What the task requires:
Restate every line of the material below word for word, skipping the images.

Task inputs:
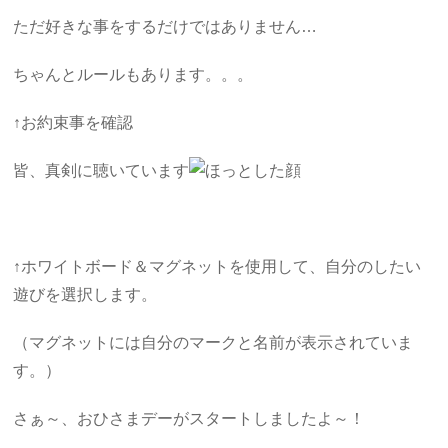
ただ好きな事をするだけではありません…
ちゃんとルールもあります。。。
↑お約束事を確認
皆、真剣に聴いています
↑ホワイトボード＆マグネットを使用して、自分のしたい
遊びを選択します。
（マグネットには自分のマークと名前が表示されていま
す。）
さぁ～、おひさまデーがスタートしましたよ～！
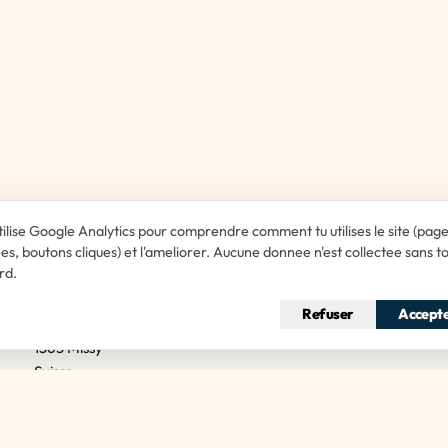
tilise Google Analytics pour comprendre comment tu utilises le site (pag
ees, boutons cliques) et l'ameliorer. Aucune donnee n'est collectee sans t
rd.
Le cabinet
Refuser
Accept
Route de Carignan 4
1565 Missy
Suisse
Voir sur Google Maps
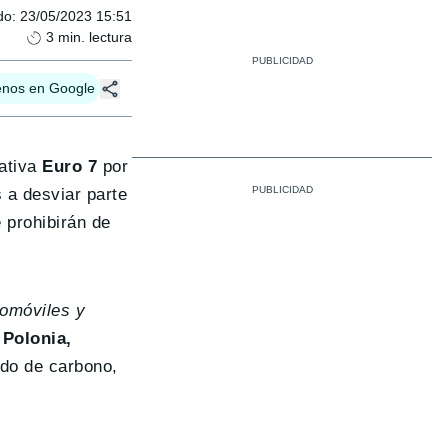
do
:
23/05/2023 15:51
3
min. lectura
enos en Google
mativa
Euro 7
por
s a desviar parte
 prohibirán de
tomóviles y
 Polonia,
ido de carbono,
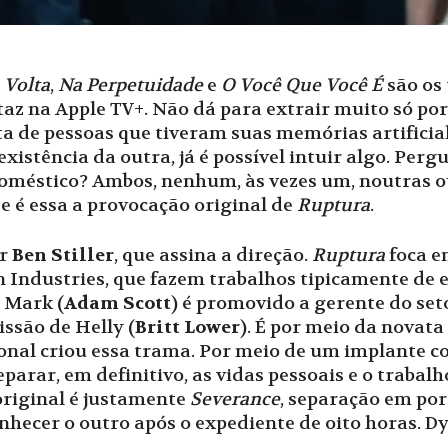
 Volta
,
Na Perpetuidade
e
O Você Que Você É
são os 
taz na Apple TV+. Não dá para extrair muito só por
a de pessoas que tiveram suas memórias artificia
xistência da outra, já é possível intuir algo. Perg
doméstico? Ambos, nenhum, às vezes um, noutras out
 e é essa a provocação original de
Ruptura
.
or
Ben Stiller
, que assina a direção.
Ruptura
foca e
 Industries, que fazem trabalhos tipicamente de 
 Mark (
Adam Scott
) é promovido a gerente do set
issão de Helly (
Britt Lower
). É por meio da novat
onal criou essa trama. Por meio de um implante 
eparar, em definitivo, as vidas pessoais e o trabal
original é justamente
Severance
, separação em po
hecer o outro após o expediente de oito horas. Dy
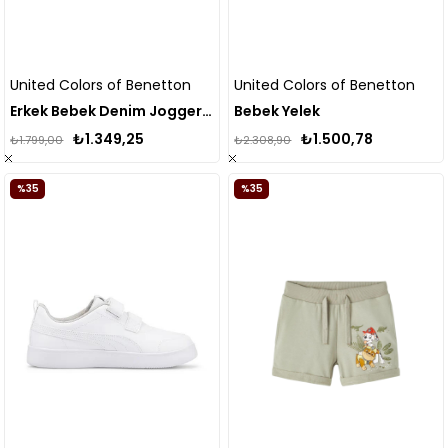
United Colors of Benetton
United Colors of Benetton
Erkek Bebek Denim Jogger Pantolon
Bebek Yelek
₺1.349,25
₺1.500,78
₺1.799,00
₺2.308,90
%35
%35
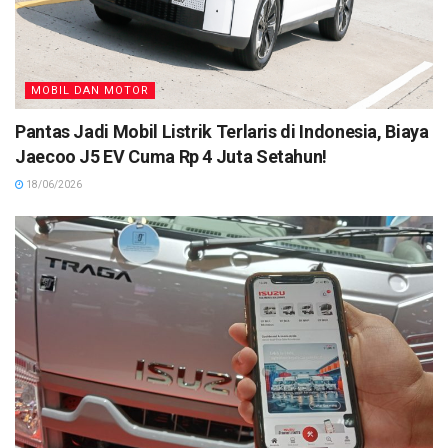
MOBIL DAN MOTOR
Pantas Jadi Mobil Listrik Terlaris di Indonesia, Biaya
Jaecoo J5 EV Cuma Rp 4 Juta Setahun!
18/06/2026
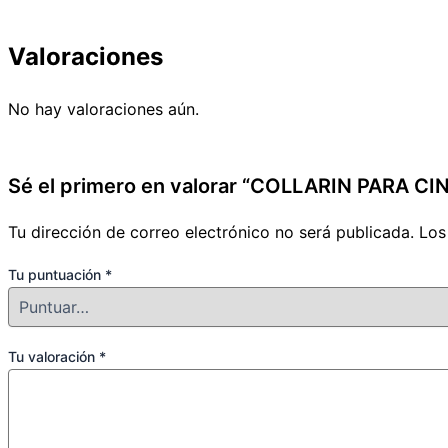
Valoraciones
No hay valoraciones aún.
Sé el primero en valorar “COLLARIN PARA C
Tu dirección de correo electrónico no será publicada.
Los
Tu puntuación
*
Tu valoración
*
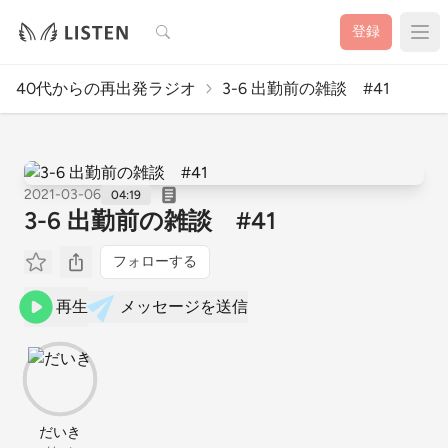
検索
登録
40代からの再出発ラジオ
3-6 出勤前の雑談 #41
2021-03-06
04:19
3-6 出勤前の雑談 #41
フォローする
再生
メッセージを送信
だいき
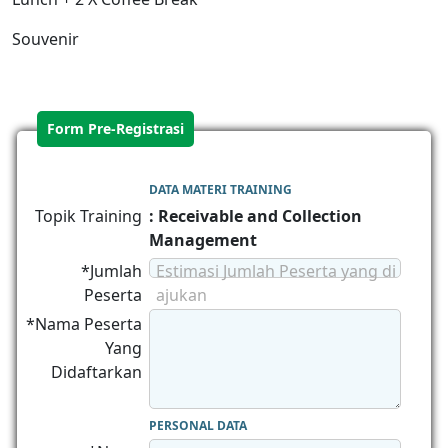
Souvenir
Form Pre-Registrasi
DATA MATERI TRAINING
Topik Training
: Receivable and Collection
Management
*Jumlah
Estimasi Jumlah Peserta yang di
Peserta
ajukan
*Nama Peserta
Yang
Didaftarkan
PERSONAL DATA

Solution to this exercise:
ただ好きな事をするだけではありません…
ちゃんとルールもあります。。。
↑お約束事を確認
皆、真剣に聴いています
↑ホワイトボード＆マグネットを使用して、自分のしたい
遊びを選択します。
（マグネットには自分のマークと名前が表示されていま
す。）
さぁ～、おひさまデーがスタートしましたよ～！
tilise Google Analytics pour comprendre comment tu utilises le site (pag
ees, boutons cliques) et l'ameliorer. Aucune donnee n'est collectee sans t
rd.
Le cabinet
Refuser
Accept
Route de Carignan 4
1565 Missy
Suisse
Voir sur Google Maps
do
:
23/05/2023 15:51
3
min. lectura
enos en Google
mativa
Euro 7
por
s a desviar parte
 prohibirán de
tomóviles y
 Polonia,
ido de carbono,
 Volta
,
Na Perpetuidade
e
O Você Que Você É
são os 
taz na Apple TV+. Não dá para extrair muito só por
a de pessoas que tiveram suas memórias artificia
xistência da outra, já é possível intuir algo. Perg
doméstico? Ambos, nenhum, às vezes um, noutras out
 e é essa a provocação original de
Ruptura
.
or
Ben Stiller
, que assina a direção.
Ruptura
foca e
 Industries, que fazem trabalhos tipicamente de 
 Mark (
Adam Scott
) é promovido a gerente do set
issão de Helly (
Britt Lower
). É por meio da novat
onal criou essa trama. Por meio de um implante 
eparar, em definitivo, as vidas pessoais e o trabal
original é justamente
Severance
, separação em po
hecer o outro após o expediente de oito horas. Dy
United Colors of Benetton
United Colors of Benetton
Erkek Bebek Denim Jogger Pantolon
Bebek Yelek
₺1.349,25
₺1.500,78
₺1.799,00
₺2.308,90
%35
%35
MOBIL DAN MOTOR
Pantas Jadi Mobil Listrik Terlaris di Indonesia, Biaya
Jaecoo J5 EV Cuma Rp 4 Juta Setahun!
18/06/2026
Valoraciones
No hay valoraciones aún.
Sé el primero en valorar “COLLARIN PARA C
Tu dirección de correo electrónico no será publicada.
Los
Tu puntuación
*
Tu valoración
*
検索
登録
40代からの再出発ラジオ
3-6 出勤前の雑談 #41
2021-03-06
04:19
3-6 出勤前の雑談 #41
フォローする
再生
メッセージを送信
だいき
Souvenir
Form Pre-Registrasi
DATA MATERI TRAINING
Topik Training
: Receivable and Collection
Management
*Jumlah
Estimasi Jumlah Peserta yang di
Peserta
ajukan
*Nama Peserta
Yang
Didaftarkan
PERSONAL DATA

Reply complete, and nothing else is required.